January 08, 2007

Really Short Short Stories: The What's the Point, Again? Series

I
A girl wakes up one morning with a swollen left eyelid, like from a mosquito bite - except it’s neither itchy nor painful. As the day wears on, the lid swells more and more, until the girl is unable to open her left eye and is forced to go about her daily chores with only one eye.

Soon, however, she finds herself having double vision - not seeing double, but double vision. She tries closing her right eye, and finds out, to her surprise and shock, she can still see with her left. Eventually, she figures out her left eye gives her the vision of what has already happened (be it two minutes ago or two years later), and her right what is currently happening.

At first, she is excited she can look into the future, but after a week, after she has seen everything that will and has happened, she grows more and more disillusioned and depressed. Inevitably, she begins to contemplate suicide.

However, seven days later, she wakes up with a healed left eyelid. She can only see the things that are currently happening now. As she goes about her life from that day onwards, she tries to do things that would surprise herself: because she now knows that whatever she does in and with her life, whether or not she gets answers and/or wiser, when her life ends, everything she does and is ends with her.



II
A young man falls in love with a girl he thinks is the most beautiful person with the most innate grace in the world. This girl has become his world, and he finds himself imagining a shared life with her. He is thrilled when she falls in love with him.
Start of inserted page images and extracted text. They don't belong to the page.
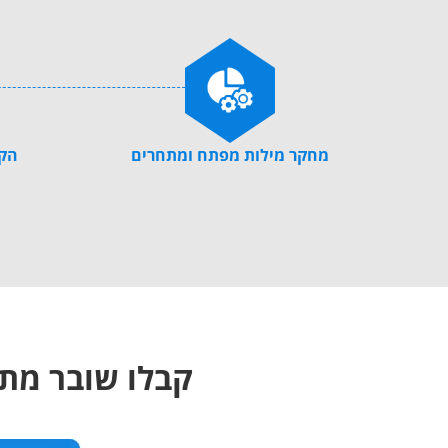
מחקר מילות מפתח ומתחרים
הקמ
קבלו שובר מתנ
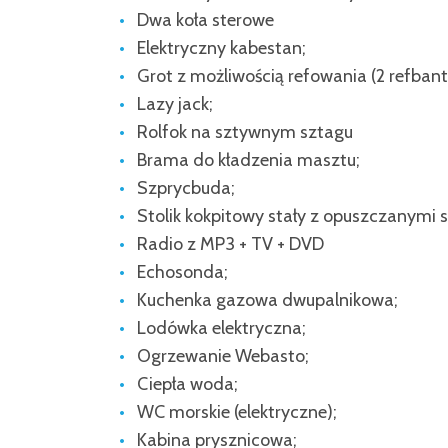
Dwa koła sterowe
Elektryczny kabestan;
Grot z możliwością refowania (2 refbant
Lazy jack;
Rolfok na sztywnym sztagu
Brama do kładzenia masztu;
Szprycbuda;
Stolik kokpitowy stały z opuszczanymi 
Radio z MP3 + TV + DVD
Echosonda;
Kuchenka gazowa dwupalnikowa;
Lodówka elektryczna;
Ogrzewanie Webasto;
Ciepła woda;
WC morskie (elektryczne);
Kabina prysznicowa;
They become the couple everybody envies and hopes to be.

Three years later, still blissfully and blessedly in love, they are planning their marriage. The week before the solemnization, out of curiosity and on their parents’ behest, they consulted a fortune teller - who turns out to be the harbinger of bad news: if and when they should marry (the fortune teller warns), they will be bounded to each other for life but will find their love and happiness and desire for each other completely vanished within the first year of their marriage.

Worried, the couple asks what could be done to remedy this, but the fortune teller tells them it is their destiny; and, try as they may, they cannot change it. As the couple walks away, the girl insists they not believe the fortune teller and get married anyway; the young man, however, wholeheartedly believes in the fortune teller’s words.

On the day of their solemnization, the young man does not turn up. Thus he manages to retain his love and desire for the girl for as long as he lives, but loses her love and desire forever. He dies a happily miserable man.



III
One afternoon, a young lady alights several bus stops away from home to buy slices of pie for her mother. Since the bakery is located along a long stretch of road well-known for good food, the girl decides to walk a little down the road to search for nasi lemak, which she suddenly has a craving for.

When she has walked the distance between two bus stops, she sees a shop that sells nasi lemak. However, she walks on, because she thinks it does not look too good - and also, there may be a store farther down the road that sells better nasi lemak. When she passes by the next bus stop, she finds another shop that offers nasi lemak, and yet again, she finds it wanting and walks on thinking there may be better nasi lemak down the road.

Finally, three bus stops and three nasi lemak stores later, she still hasn’t found the nasi lemak she craves, and is getting hungrier and more tired and weaker by the minute. Finally, she realizes she is only one bus stop away from the stop she usually alights to walk home - a walk that is the distance of about four bus stops.

Therefore the girl decides to walk all the way home, the hope of finding something to eat still burning, although less brightly. Unfortunately, all the eating places she passes then are closed. So, when she spots a small dry-provision store, she goes in and buys a bag of crisps.

When she finally gets home, she eats the crisps and finds they taste better than the nasi lemak she had craved.



IV
A girl, who wishes to acquire every piece of knowledge about the universe known to man, one day gleans piece of knowledge she immediately regrets to possess: she can see more and much farther than she is able to comprehend.

She despairs about this fact for a long time, at the expense of time and her studies.

Then, it occurs to her that even if she should be killed by what she does not know, she would still die in the bliss of her own ignorance; and if she should die knowing with a clear knowledge of what has killed her, she would die in comprehension and awareness - but in any case, when she has died, what else will and can matter?

She lives to learn as much as she can, and dies having not learned more.



V
A man vows to spend his life seeking the al-iksir of life - Immortality - and the Truth.

When he has found, not just one, but both, he is slaved the infinity of his immortality to searching for a way to die – and to forget.